Dataset records
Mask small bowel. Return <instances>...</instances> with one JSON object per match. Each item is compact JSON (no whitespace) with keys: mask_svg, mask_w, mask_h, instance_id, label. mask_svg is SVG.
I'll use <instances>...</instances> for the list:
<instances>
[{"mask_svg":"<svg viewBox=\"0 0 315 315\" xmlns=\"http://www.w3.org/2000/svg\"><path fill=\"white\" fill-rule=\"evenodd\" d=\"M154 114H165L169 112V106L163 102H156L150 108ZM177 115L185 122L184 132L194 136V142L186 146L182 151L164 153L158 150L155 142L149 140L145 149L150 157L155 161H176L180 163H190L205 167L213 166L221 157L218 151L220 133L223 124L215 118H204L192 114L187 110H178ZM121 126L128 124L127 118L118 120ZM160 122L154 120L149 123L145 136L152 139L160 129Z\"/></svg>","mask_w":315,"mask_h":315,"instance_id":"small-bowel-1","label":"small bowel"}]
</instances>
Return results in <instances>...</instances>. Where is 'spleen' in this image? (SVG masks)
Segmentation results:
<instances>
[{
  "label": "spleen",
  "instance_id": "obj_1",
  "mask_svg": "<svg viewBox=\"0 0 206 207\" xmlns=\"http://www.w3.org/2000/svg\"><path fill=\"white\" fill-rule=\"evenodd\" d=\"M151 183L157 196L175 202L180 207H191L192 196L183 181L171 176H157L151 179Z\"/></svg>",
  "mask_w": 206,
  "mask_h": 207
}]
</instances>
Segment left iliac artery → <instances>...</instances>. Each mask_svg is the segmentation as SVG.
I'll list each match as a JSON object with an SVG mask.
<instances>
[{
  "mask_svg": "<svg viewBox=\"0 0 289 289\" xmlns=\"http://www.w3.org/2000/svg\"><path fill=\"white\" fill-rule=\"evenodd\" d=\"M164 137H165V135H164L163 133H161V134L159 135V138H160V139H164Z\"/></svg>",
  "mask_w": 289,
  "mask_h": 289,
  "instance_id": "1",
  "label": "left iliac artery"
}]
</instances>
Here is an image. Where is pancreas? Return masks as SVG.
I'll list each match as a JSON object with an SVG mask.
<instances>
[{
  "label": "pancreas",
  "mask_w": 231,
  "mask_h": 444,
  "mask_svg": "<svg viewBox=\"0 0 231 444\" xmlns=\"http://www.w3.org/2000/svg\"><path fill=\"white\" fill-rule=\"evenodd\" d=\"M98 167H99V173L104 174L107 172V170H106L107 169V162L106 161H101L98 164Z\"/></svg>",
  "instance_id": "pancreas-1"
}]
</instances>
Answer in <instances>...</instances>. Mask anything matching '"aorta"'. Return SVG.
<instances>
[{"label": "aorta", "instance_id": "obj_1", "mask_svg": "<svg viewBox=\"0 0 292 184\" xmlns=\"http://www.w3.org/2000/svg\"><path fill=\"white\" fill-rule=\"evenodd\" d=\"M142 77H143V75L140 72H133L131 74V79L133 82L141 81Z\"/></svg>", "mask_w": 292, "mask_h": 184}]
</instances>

Directions:
Your task is to reproduce exactly the lines that begin with the one containing "Answer in <instances>...</instances>." and continue to the end of the data, both ends included.

Reply to the exercise:
Answer in <instances>...</instances>. Mask anything matching '"aorta"'. Return SVG.
<instances>
[{"label": "aorta", "instance_id": "obj_1", "mask_svg": "<svg viewBox=\"0 0 292 184\" xmlns=\"http://www.w3.org/2000/svg\"><path fill=\"white\" fill-rule=\"evenodd\" d=\"M142 77H143V75L140 72H133L131 74V79L133 82L141 81Z\"/></svg>", "mask_w": 292, "mask_h": 184}]
</instances>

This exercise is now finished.